Data for analysis:
◇ ◇ ◇ ◇ ◇
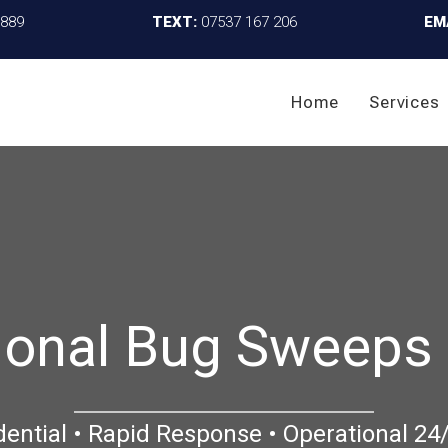
4889
TEXT:
07537 167 206
EM
Home
Services
ional Bug Sweeps
dential • Rapid Response • Operational 24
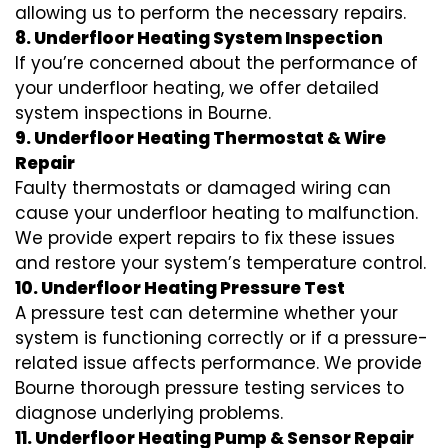
allowing us to perform the necessary repairs.
8. Underfloor Heating System Inspection
If you’re concerned about the performance of
your underfloor heating, we offer detailed
system inspections in Bourne.
9. Underfloor Heating Thermostat & Wire
Repair
Faulty thermostats or damaged wiring can
cause your underfloor heating to malfunction.
We provide expert repairs to fix these issues
and restore your system’s temperature control.
10. Underfloor Heating Pressure Test
A pressure test can determine whether your
system is functioning correctly or if a pressure-
related issue affects performance. We provide
Bourne thorough pressure testing services to
diagnose underlying problems.
11. Underfloor Heating Pump & Sensor Repair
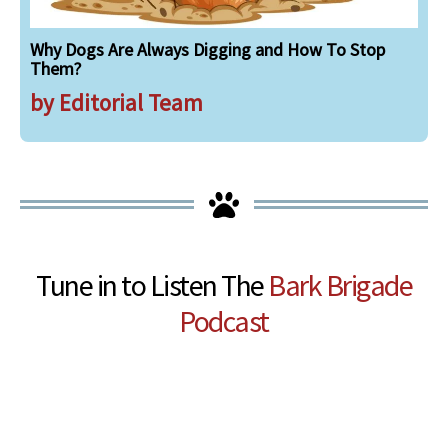
Why Dogs Are Always Digging and How To Stop
Them?
by Editorial Team
Tune in to Listen The
Bark Brigade
Podcast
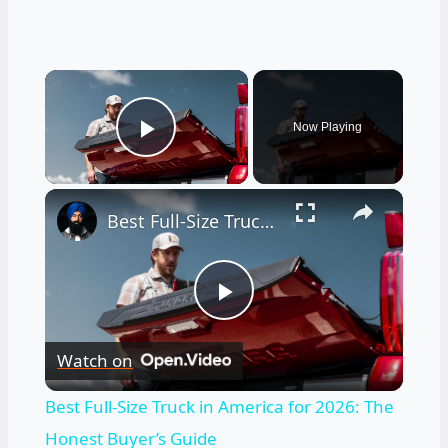
×
Now Playing
Play Video
×
Best Full-Size Truck in America for 2026: The Honest Buyer’s Guide
Play
Watch on
Video
Best Full-Size Truck in America for 2026: The
Honest Buyer’s Guide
◇ ◇ ◇ ◇ ◇
Task brief: Transcribe the listing exactly; omit all images.

Your response:
4889
TEXT:
07537 167 206
EM
Home
Services
ional Bug Sweeps
dential • Rapid Response • Operational 24
allowing us to perform the necessary repairs.
8. Underfloor Heating System Inspection
If you’re concerned about the performance of
your underfloor heating, we offer detailed
system inspections in Bourne.
9. Underfloor Heating Thermostat & Wire
Repair
Faulty thermostats or damaged wiring can
cause your underfloor heating to malfunction.
We provide expert repairs to fix these issues
and restore your system’s temperature control.
10. Underfloor Heating Pressure Test
A pressure test can determine whether your
system is functioning correctly or if a pressure-
related issue affects performance. We provide
Bourne thorough pressure testing services to
diagnose underlying problems.
11. Underfloor Heating Pump & Sensor Repair
Why Dogs Are Always Digging and How To Stop
Them?
by Editorial Team
Tune in to Listen The
Bark Brigade
Podcast
×
Now Playing
Play Video
×
Best Full-Size Truck in America for 2026: The Honest Buyer’s Guide
Play
Watch on
Video
Best Full-Size Truck in America for 2026: The
Honest Buyer’s Guide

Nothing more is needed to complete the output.